I’ve always been that awkward person. The one who talks too loudly or not at all.
The one who never really nailed small talk, who overthinks social events, and leads with her heart rather than her head.
In my career my awkwardness has followed me around, tripping me up and making me second guess every move I make.
A few weeks ago I picked up Jennifer Romolini’s book Weird in a World That’s Not: A Career Guide for Misfits, F**k Ups and Failures and it has profoundly changed the way I look at my career and redefined my idea of success.
Romolini is a weird person who has created her own success in the world that’s not weird, and in a world that’s not always kind to weird people.
At 27, Romolini was broke, unemployed, and running around New York City in a cheap polyester suit attending every job interview she was offered in the publishing industry – and not getting any of the jobs.
Eventually, she returned to her hometown and resigned herself to a life of waitressing.
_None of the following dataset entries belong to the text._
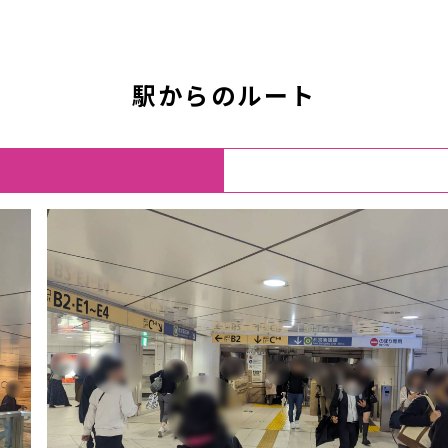
駅からのルート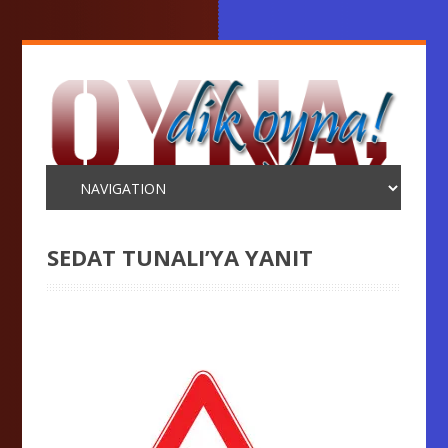
SEDAT TUNALI’YA YANIT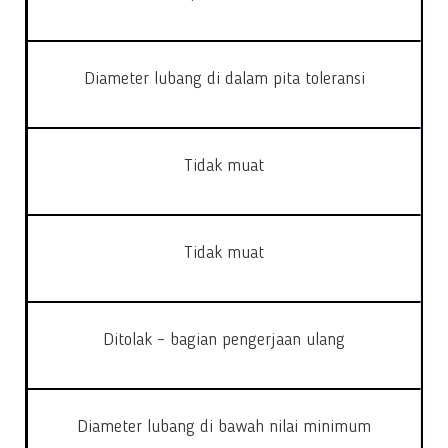
Diameter lubang di dalam pita toleransi
Tidak muat
Tidak muat
Ditolak – bagian pengerjaan ulang
Diameter lubang di bawah nilai minimum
Then she got a phone call. One more media company wanted to interview her, and after attending the interview, she got the job.
You see, after dozens of rejected job applications Romolini tried a different tact with this one. She was honest, she was authentic and she was just her weird self – and they loved it.
Romolini says the single most important advice she can give to jobseekers is ‘DON’T fake it til you make it’.
“Don’t oversell yourself. A smart boss will see right through it and will not hire you; a less smart boss will believe you and expect you to flex those skills on day one and you will start your job on the wrong foot and perhaps never recover,” she wrote.
“You have merit as precisely what are you at the moment. Stick with that.”